Go to the line containing "三鬼商事が選ばれる理由" in the records below and retype from there through the final line, exactly.

Start of Data

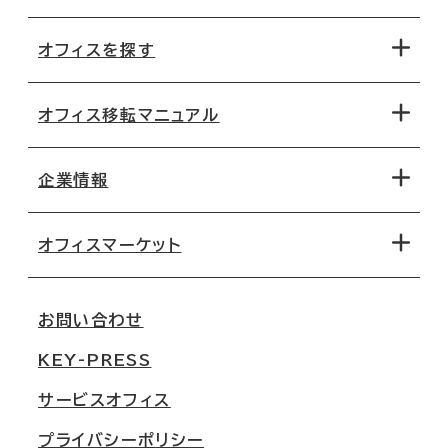
オフィスを探す
オフィス移転マニュアル
エリアから探す
地図から探す
企業情報
オフィス探しのためのチェックポイント
路線・駅から探す
移転コストシミュレーション
オフィスマーケット
会社概要
移転スケジュール
支店情報
オフィス移転Q&A
お問い合わせ
東京
三鬼商事が選ばれる理由
KEY-PRESS
大阪
一般事業主行動計画
サービスオフィス
名古屋
採用情報
プライバシーポリシー
札幌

End of Data

- _Response for this exercise_:
三鬼商事が選ばれる理由
KEY-PRESS
大阪
一般事業主行動計画
サービスオフィス
名古屋
採用情報
プライバシーポリシー
札幌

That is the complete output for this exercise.